Biphasic face photo-sketch synthesis has significant practical value in wide-ranging fields such as digital entertainment and law enforcement. Previous approaches directly generate the photo-sketch in a global view, they always suffer from the low quality of sketches and complex photograph variations, leading to unnatural and low-fidelity results. In this article, we propose a novel semantic-driven generative adversarial network to address the above issues, cooperating with graph representation learning. Considering that human faces have distinct spatial structures, we first inject class-wise semantic layouts into the generator to provide style-based spatial information for synthesized face photographs and sketches. In addition, to enhance the authenticity of details in generated faces, we construct two types of representational graphs via semantic parsing maps upon input faces, dubbed the intraclass semantic graph (IASG) and the interclass structure graph (IRSG). Specifically, the IASG effectively models the intraclass semantic correlations of each facial semantic component, thus producing realistic facial details. To preserve the generated faces being more structure-coordinated, the IRSG models interclass structural relations among every facial component by graph representation learning. To further enhance the perceptual quality of synthesized images, we present a biphasic interactive cycle training strategy by fully taking advantage of the multilevel feature consistency between the photograph and sketch. Extensive experiments demonstrate that our method outperforms the state-of-the-art competitors on the CUHK Face Sketch (CUFS) and CUHK Face Sketch FERET (CUFSF) datasets.

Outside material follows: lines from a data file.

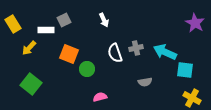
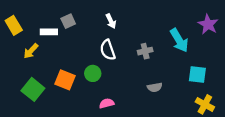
cyan arrow: (165, 52) -> (179, 40), moved, turned -145
white semicircle: (115, 53) -> (108, 50), moved
orange square: (69, 54) -> (65, 80), moved

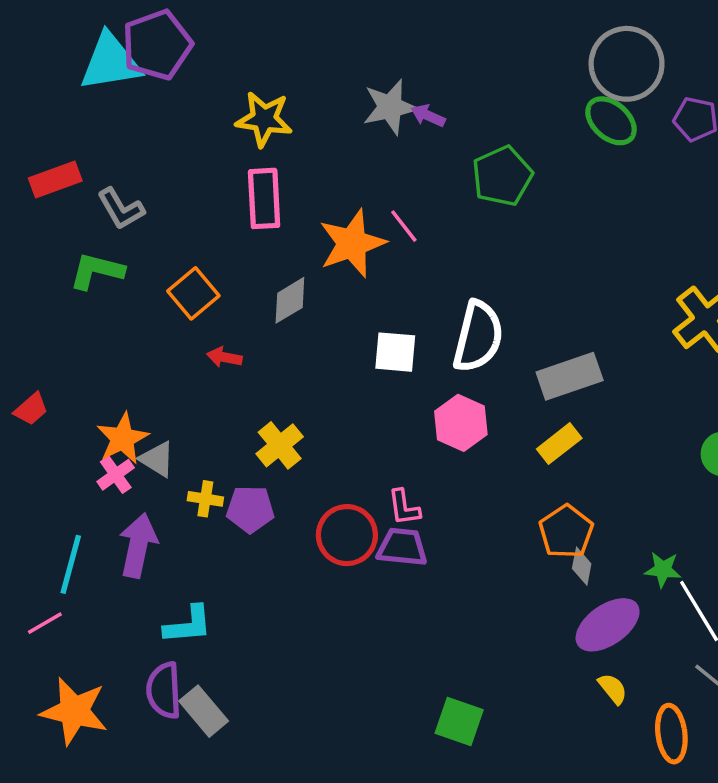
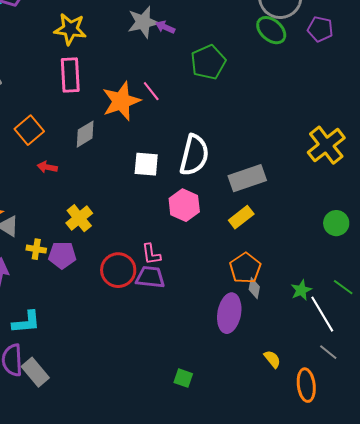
green star: (663, 570) -> (301, 290), turned -30
purple ellipse: (608, 625) -> (229, 313), moved, turned -45
green square: (459, 721) -> (183, 378), size x0.7

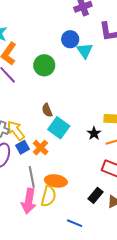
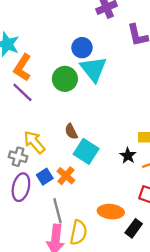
blue circle: (70, 39) -> (82, 48), moved
cyan triangle: (85, 51) -> (94, 69), moved, size x1.4
yellow arrow: (16, 131) -> (34, 142), moved
orange ellipse: (56, 181) -> (111, 212), moved

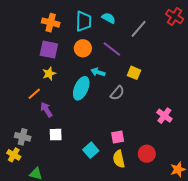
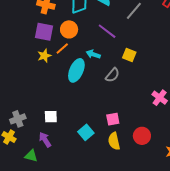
orange circle: (83, 48) -> (69, 29), moved
orange line: (34, 94) -> (62, 49), moved
purple arrow: (46, 110) -> (45, 140), moved
gray cross: (23, 137) -> (18, 119), turned -35

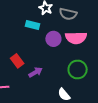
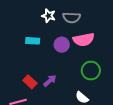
cyan rectangle: (33, 25) -> (33, 41), moved
red rectangle: (17, 61) -> (30, 82), moved

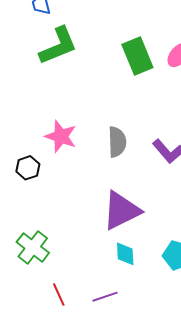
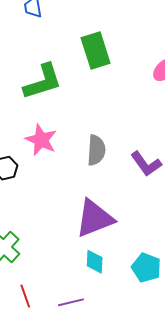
green L-shape: (58, 46) -> (43, 82), moved
green rectangle: (137, 56) -> (96, 50), moved

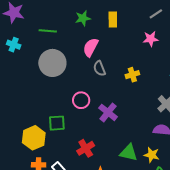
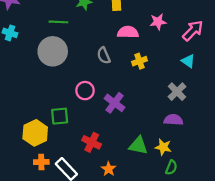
green line: (48, 31) -> (58, 22), moved
pink semicircle: (91, 47) -> (128, 32), moved, turned 66
red cross: (86, 148) -> (92, 142), turned -30

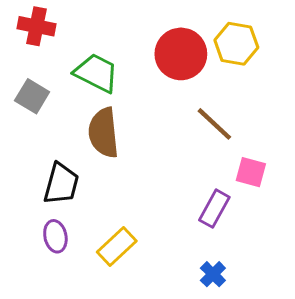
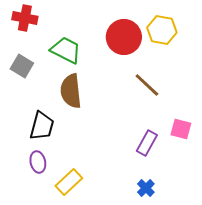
pink square: (251, 172) -> (181, 129), moved
yellow rectangle: (117, 247) -> (69, 182), moved

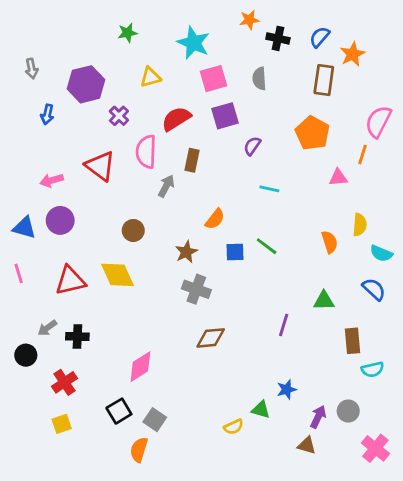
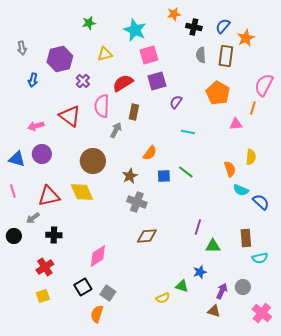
gray semicircle: (259, 79) -> (201, 55), moved
brown circle: (133, 230) -> (93, 161), size x1.6
cyan semicircle: (381, 253) -> (241, 190), moved
green triangle: (324, 301) -> (213, 246), moved
gray arrow: (47, 328) -> (33, 218), moved
black circle: (26, 355) -> (14, 236), moved

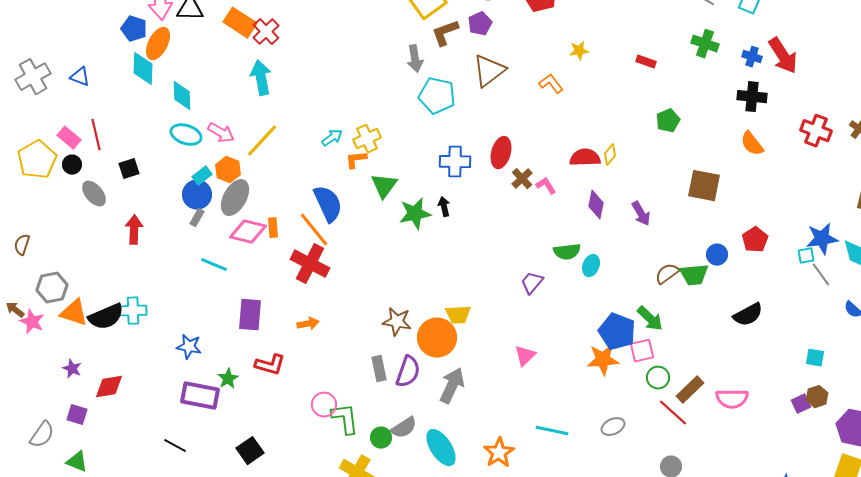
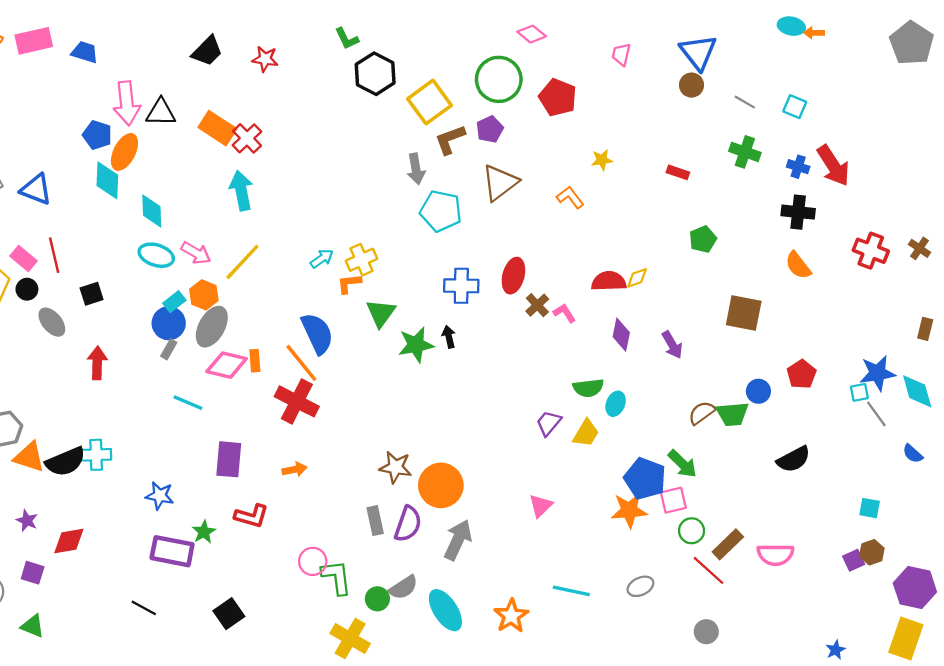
blue triangle: (80, 77) -> (36, 189), size x1.4
yellow diamond: (610, 155) -> (637, 278), turned 30
yellow trapezoid: (458, 315) -> (586, 433), moved, turned -56

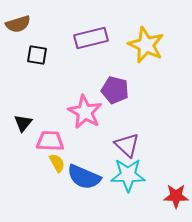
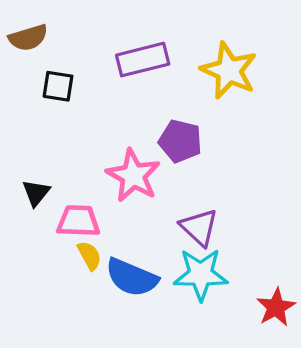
red star: (176, 196) -> (276, 307), turned -30

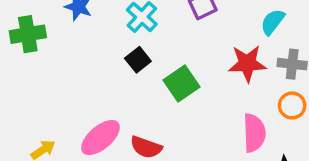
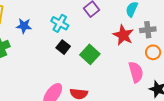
red star: (247, 63) -> (123, 35), turned -30

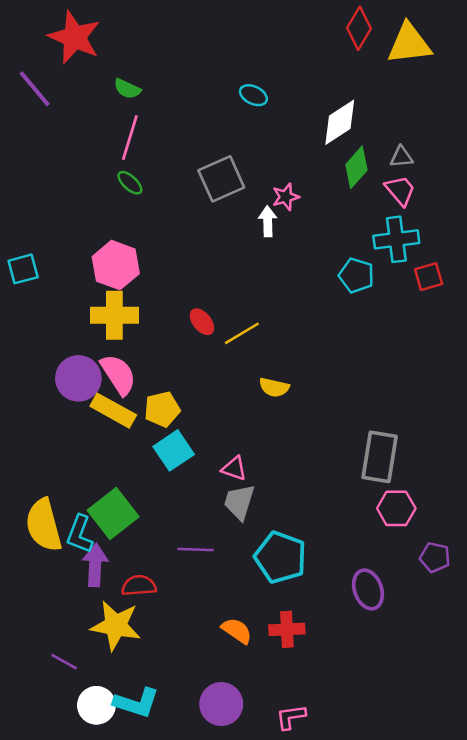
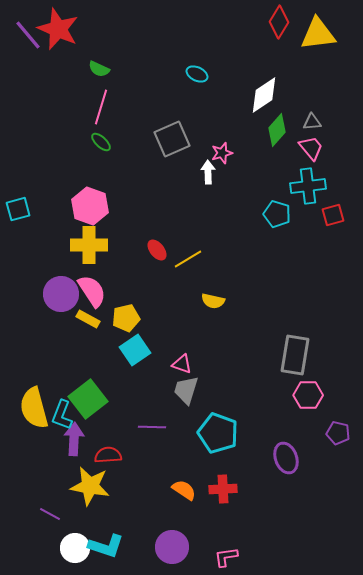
purple line: (35, 89) -> (28, 35), moved
yellow rectangle: (113, 411) -> (88, 319), size x0.7

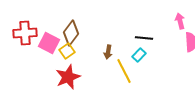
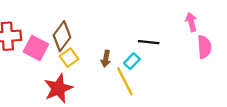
yellow square: (67, 51) -> (69, 58), moved
cyan rectangle: (139, 55) -> (132, 61), moved

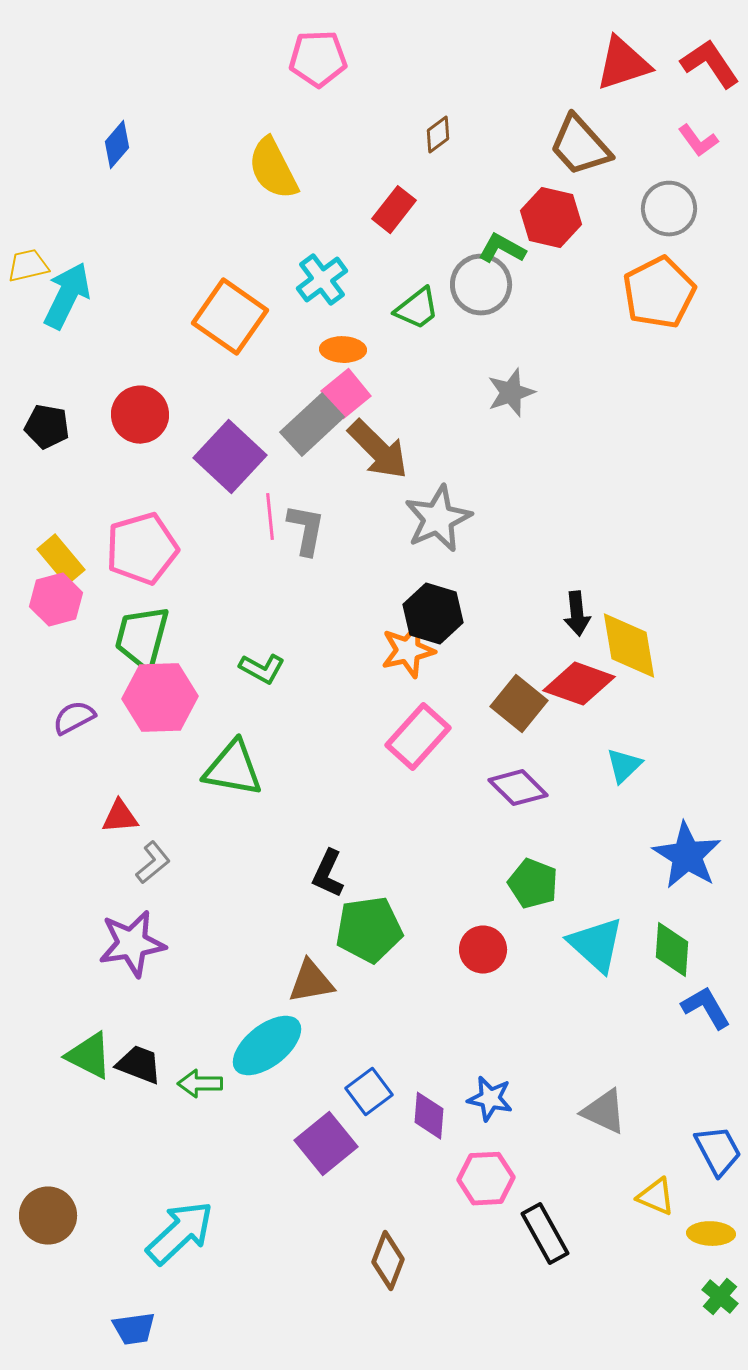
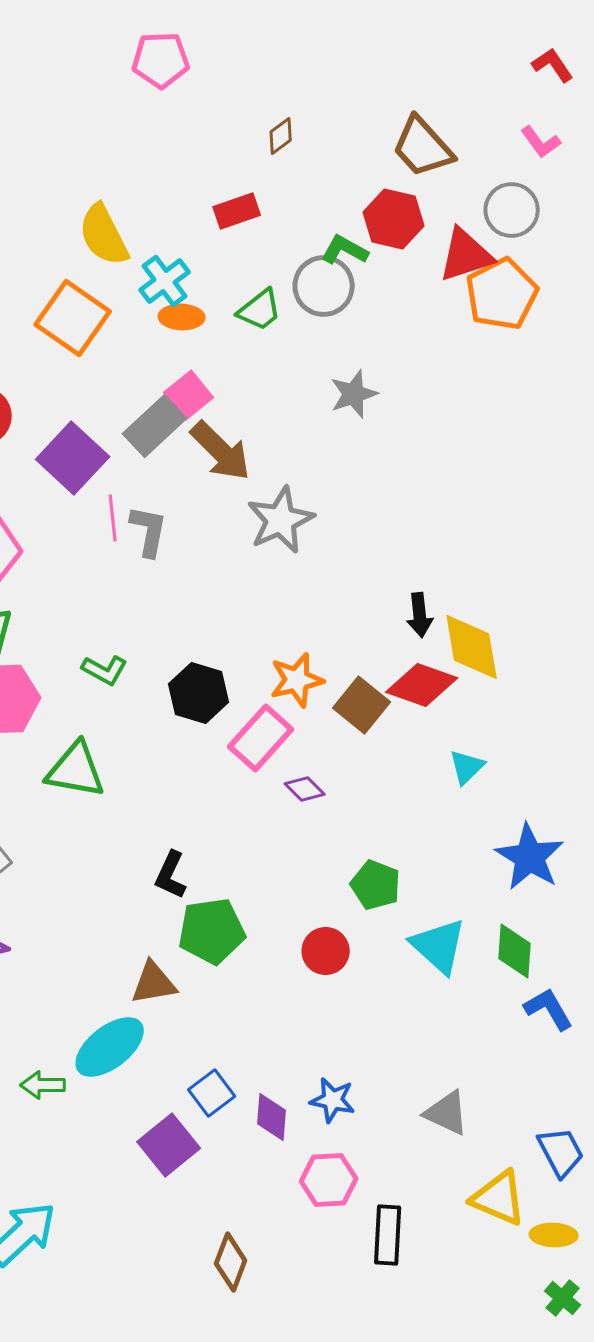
red triangle: (623, 64) -> (466, 255), moved
red L-shape: (710, 64) -> (553, 65), size x0.7
yellow semicircle: (273, 169) -> (104, 235), moved
red rectangle: (394, 210) -> (237, 211), turned 33
orange ellipse: (343, 350) -> (182, 317), moved
black hexagon: (433, 614) -> (199, 693), moved
orange star: (408, 651) -> (297, 680), moved
purple diamond: (518, 788) -> (305, 789), moved, size x0.7
yellow triangle: (656, 1197) -> (499, 1198), size x1.5
black rectangle: (545, 1234) -> (388, 1235), turned 32

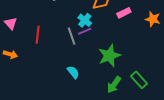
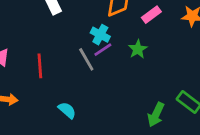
green star: (109, 56) -> (138, 49), moved, size x0.6
cyan semicircle: (73, 72) -> (67, 110), moved

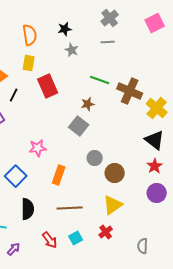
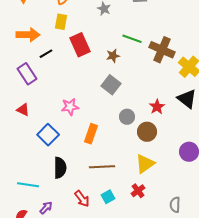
black line: (14, 95) -> (46, 54), turned 32
brown star: (88, 104) -> (113, 56), moved
red star: (155, 166) -> (157, 107), moved

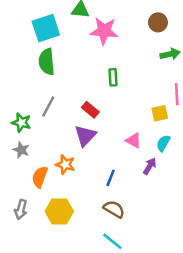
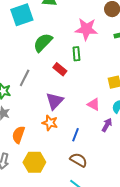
pink star: (104, 31) -> (86, 29), moved
green semicircle: (47, 62) -> (43, 43), moved, turned 50
red rectangle: (90, 110) -> (60, 69), moved
orange star: (65, 164) -> (50, 123), moved

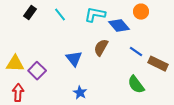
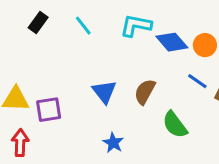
orange circle: (141, 12) -> (205, 45), moved
brown semicircle: (101, 48) -> (145, 92), moved
purple square: (37, 71) -> (49, 110), turned 36
green semicircle: (136, 85) -> (175, 125), moved

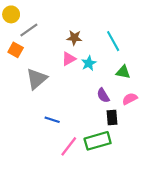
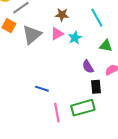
gray triangle: (37, 79) -> (32, 35), moved
pink line: (69, 146) -> (57, 113), turned -48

双相人脸照片-素描合成在数字娱乐和执法等广泛领域具有重要的实用价值。以往的方法直接在全局视角下生成照片-素描,它们总是受到素描质量低和照片变化复杂的困扰,导致结果不自然且保真度低。在本文中,我们提出了一种新颖的语义驱动生成对抗网络来解决上述问题,并与图表示学习相结合。考虑到人脸具有独特的空间结构,我们首先将类别语义布局注入生成器,为合成的人脸照片和素描提供基于风格的空间信息。此外,为了增强生成人脸中细节的真实性,我们通过输入人脸的语义解析图构建两种表示图,分别称为类内语义图(IASG)和类间结构图(IRSG)。具体来说,IASG有效地建模了每个面部语义成分的类内语义相关性,从而产生逼真的面部细节。为了使生成的人脸在结构上更协调,IRSG通过图表示学习对每个面部成分之间的类间结构关系进行建模。为了进一步提高合成图像的感知质量,我们充分利用照片和素描之间的多级特征一致性,提出了一种双相交互循环训练策略。大量实验表明,我们的方法在香港中文大学人脸素描(CUFS)和香港中文大学人脸素描FERET(CUFSF)数据集上优于现有最先进的竞争对手。